Material provided section start

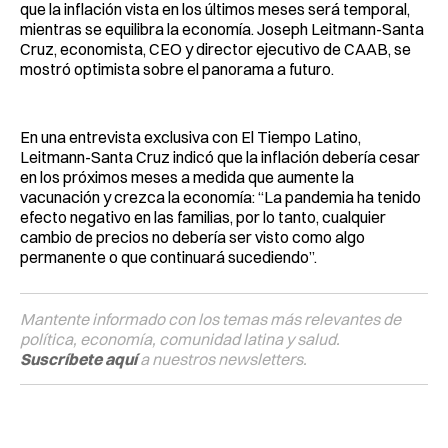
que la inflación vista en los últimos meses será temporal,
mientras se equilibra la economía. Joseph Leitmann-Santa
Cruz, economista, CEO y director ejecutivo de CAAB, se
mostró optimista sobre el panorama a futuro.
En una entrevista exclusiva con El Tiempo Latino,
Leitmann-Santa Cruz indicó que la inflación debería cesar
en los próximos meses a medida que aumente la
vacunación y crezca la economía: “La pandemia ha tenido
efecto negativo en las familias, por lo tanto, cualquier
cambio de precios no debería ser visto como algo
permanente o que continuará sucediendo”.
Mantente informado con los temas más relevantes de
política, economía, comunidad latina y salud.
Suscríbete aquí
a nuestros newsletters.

Material provided section end
Material provided section start

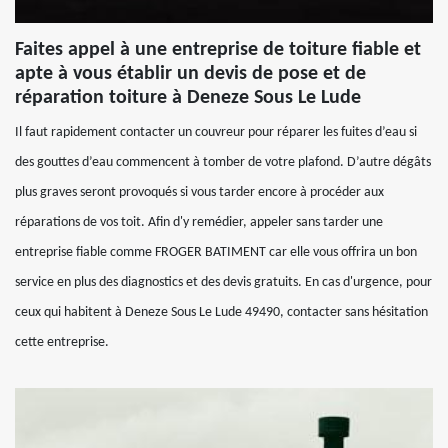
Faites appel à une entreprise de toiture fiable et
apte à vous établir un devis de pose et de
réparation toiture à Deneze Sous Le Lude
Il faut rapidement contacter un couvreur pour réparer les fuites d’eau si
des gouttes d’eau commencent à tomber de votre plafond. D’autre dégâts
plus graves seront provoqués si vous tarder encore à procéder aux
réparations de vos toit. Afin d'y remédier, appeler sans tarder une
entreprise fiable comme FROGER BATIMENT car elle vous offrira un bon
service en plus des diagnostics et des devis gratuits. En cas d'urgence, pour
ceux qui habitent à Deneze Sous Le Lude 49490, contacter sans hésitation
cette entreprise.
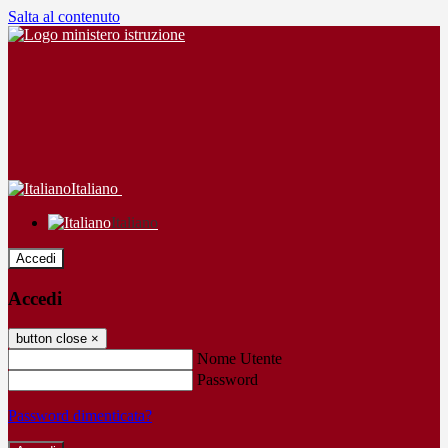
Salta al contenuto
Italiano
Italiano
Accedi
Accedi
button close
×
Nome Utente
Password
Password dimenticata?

Material provided section end
Material provided section start

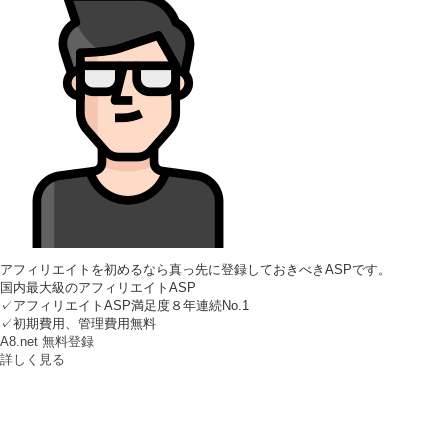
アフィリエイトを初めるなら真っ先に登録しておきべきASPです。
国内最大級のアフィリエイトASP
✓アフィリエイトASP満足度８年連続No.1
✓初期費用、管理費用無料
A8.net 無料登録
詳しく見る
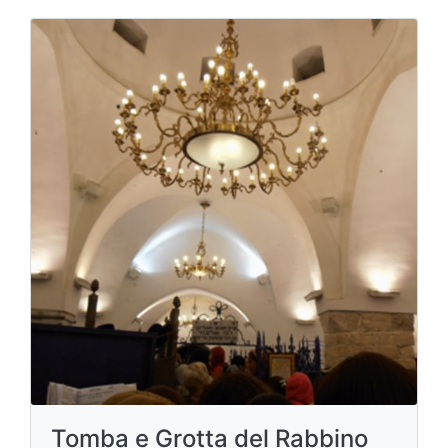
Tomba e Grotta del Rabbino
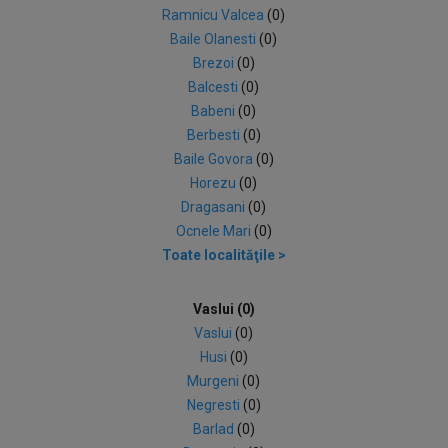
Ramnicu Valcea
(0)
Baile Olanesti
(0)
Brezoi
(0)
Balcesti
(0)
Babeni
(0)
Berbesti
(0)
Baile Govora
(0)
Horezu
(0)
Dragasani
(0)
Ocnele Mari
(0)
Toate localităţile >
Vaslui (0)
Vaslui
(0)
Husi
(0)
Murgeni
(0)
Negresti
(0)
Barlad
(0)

Material provided section end

Please show every line of the records that holds the word "plus".

plus graves seront provoqués si vous tarder encore à procéder aux
service en plus des diagnostics et des devis gratuits. En cas d'urgence, pour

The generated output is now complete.